TASK DESCRIPTION
Each record below is to be retyped exactly, with its pictures omitted.

SOURCE INFORMATION

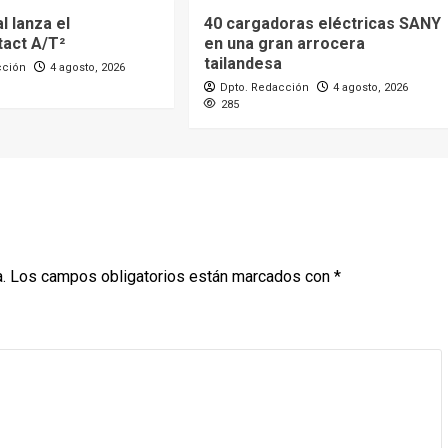
l lanza el
40 cargadoras eléctricas SANY
act A/T²
en una gran arrocera
tailandesa
cción
4 agosto, 2026
Dpto. Redacción
4 agosto, 2026
285
.
Los campos obligatorios están marcados con
*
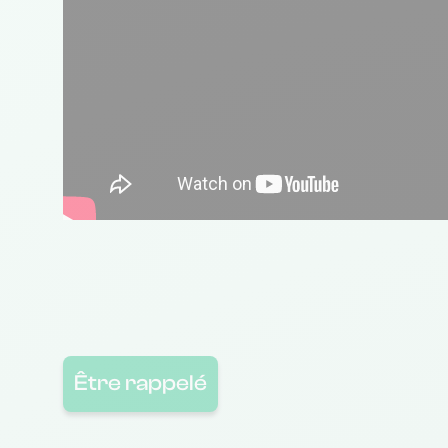
Être rappelé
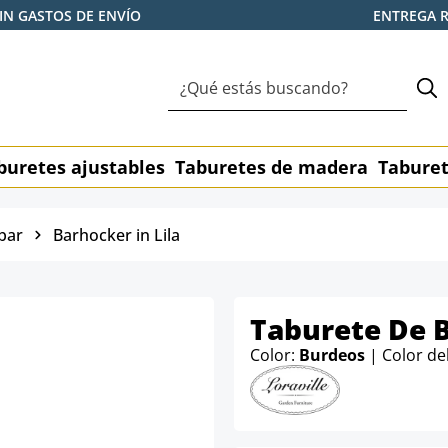
IN GASTOS DE ENVÍO
ENTREGA 
buretes ajustables
Taburetes de madera
Taburet
bar
Barhocker in Lila
Taburete De B
Color:
Burdeos
| Color de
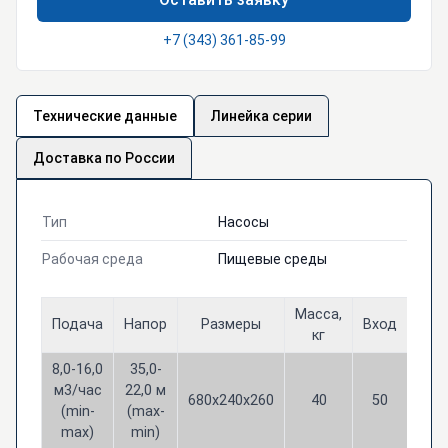
+7 (343) 361-85-99
Технические данные
Линейка серии
Доставка по России
Тип
Насосы
Рабочая среда
Пищевые среды
Масса,
Подача
Напор
Размеры
Вход
Вых
кг
8,0-16,0
35,0-
м3/час
22,0 м
680х240х260
40
50
50
(min-
(max-
max)
min)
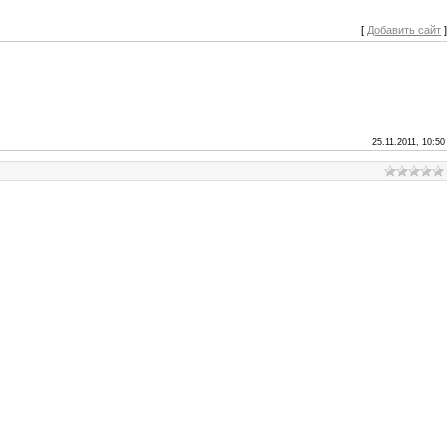
[
Добавить сайт
]
25.11.2011, 10:50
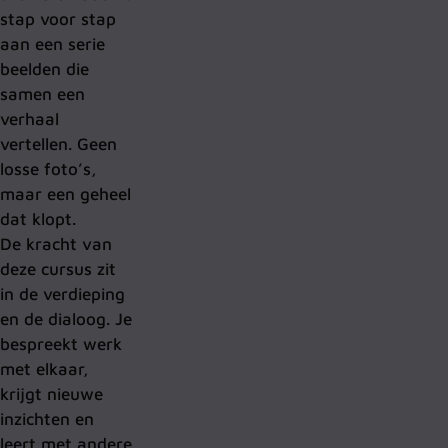
stap voor stap
aan een serie
beelden die
samen een
verhaal
vertellen. Geen
losse foto’s,
maar een geheel
dat klopt.
De kracht van
deze cursus zit
in de verdieping
en de dialoog. Je
bespreekt werk
met elkaar,
krijgt nieuwe
inzichten en
leert met andere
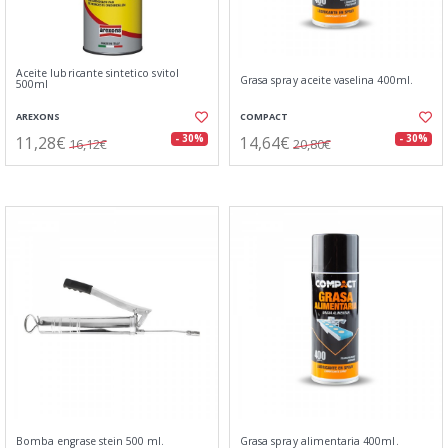
Aceite lubricante sintetico svitol
Grasa spray aceite vaselina 400ml.
500ml
AREXONS
COMPACT
11,28€
14,64€
- 30%
- 30%
16,12€
20,80€
Bomba engrase stein 500 ml.
Grasa spray alimentaria 400ml.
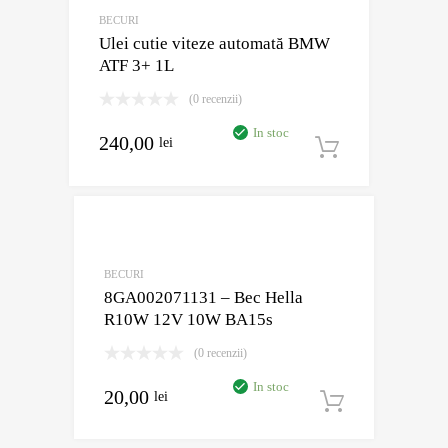
BECURI
Ulei cutie viteze automată BMW
ATF 3+ 1L
(0 recenzii)
In stoc
240,00
lei
Adaugă în
BECURI
8GA002071131 – Bec Hella
R10W 12V 10W BA15s
(0 recenzii)
In stoc
20,00
lei
Adaugă în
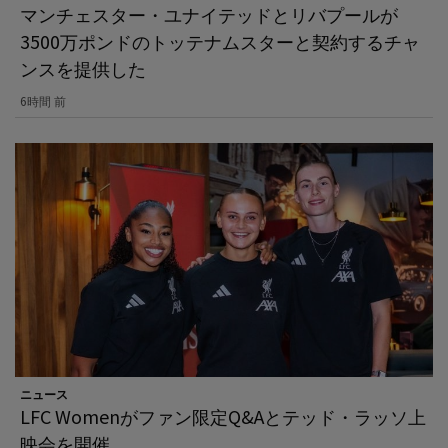
マンチェスター・ユナイテッドとリバプールが
3500万ポンドのトッテナムスターと契約するチャ
ンスを提供した
6時間 前
ニュース
LFC Womenがファン限定Q&Aとテッド・ラッソ上
映会を開催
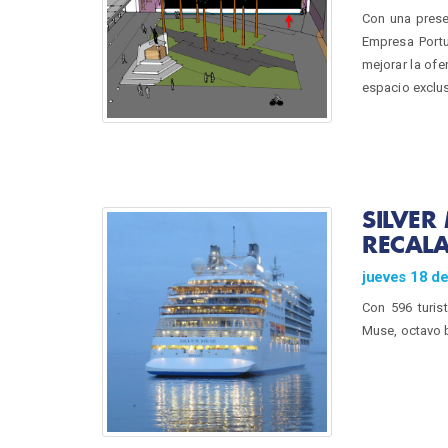
Con una prese
Empresa Portu
mejorar la ofe
espacio exclusi
SILVER
RECALA
jueves 18 d
Con 596 turist
Muse, octavo 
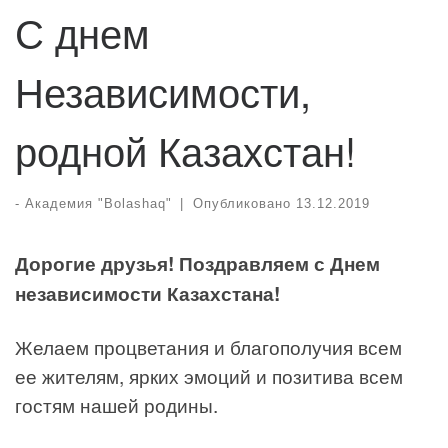
С днем
Независимости,
родной Казахстан!
-
Академия "Bolashaq"
|
Опубликовано
13.12.2019
Дорогие друзья! Поздравляем с Днем
независимости Казахстана!
Желаем процветания и благополучия всем
ее жителям, ярких эмоций и позитива всем
гостям нашей родины.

RESPONSE FOR THIS EXERCISE
l lanza el
40 cargadoras eléctricas SANY
act A/T²
en una gran arrocera
tailandesa
cción
4 agosto, 2026
Dpto. Redacción
4 agosto, 2026
285
.
Los campos obligatorios están marcados con
*
Être rappelé
IN GASTOS DE ENVÍO
ENTREGA 
buretes ajustables
Taburetes de madera
Taburet
bar
Barhocker in Lila
Taburete De B
Color:
Burdeos
| Color de
+7 (343) 361-85-99
Технические данные
Линейка серии
Доставка по России
Тип
Насосы
Рабочая среда
Пищевые среды
Масса,
Подача
Напор
Размеры
Вход
Вых
кг
8,0-16,0
35,0-
м3/час
22,0 м
680х240х260
40
50
50
(min-
(max-
max)
min)
[
Добавить сайт
]
25.11.2011, 10:50
stap voor stap
aan een serie
beelden die
samen een
verhaal
vertellen. Geen
losse foto’s,
maar een geheel
dat klopt.
De kracht van
deze cursus zit
in de verdieping
en de dialoog. Je
bespreekt werk
met elkaar,
krijgt nieuwe
inzichten en
leert met andere
Aceite lubricante sintetico svitol
Grasa spray aceite vaselina 400ml.
500ml
AREXONS
COMPACT
11,28€
14,64€
- 30%
- 30%
16,12€
20,80€
Bomba engrase stein 500 ml.
Grasa spray alimentaria 400ml.
BECURI
Ulei cutie viteze automată BMW
ATF 3+ 1L
(0 recenzii)
In stoc
240,00
lei
Adaugă în
BECURI
8GA002071131 – Bec Hella
R10W 12V 10W BA15s
(0 recenzii)
In stoc
20,00
lei
Adaugă în
マンチェスター・ユナイテッドとリバプールが
3500万ポンドのトッテナムスターと契約するチャ
ンスを提供した
6時間 前
ニュース
LFC Womenがファン限定Q&Aとテッド・ラッソ上
映会を開催
Con una prese
Empresa Portu
mejorar la ofe
espacio exclusi
SILVER
RECALA
jueves 18 d
Con 596 turist
Muse, octavo 
С днем
Независимости,
родной Казахстан!
-
Академия "Bolashaq"
|
Опубликовано
13.12.2019
Дорогие друзья! Поздравляем с Днем
независимости Казахстана!
Желаем процветания и благополучия всем
ее жителям, ярких эмоций и позитива всем
гостям нашей родины.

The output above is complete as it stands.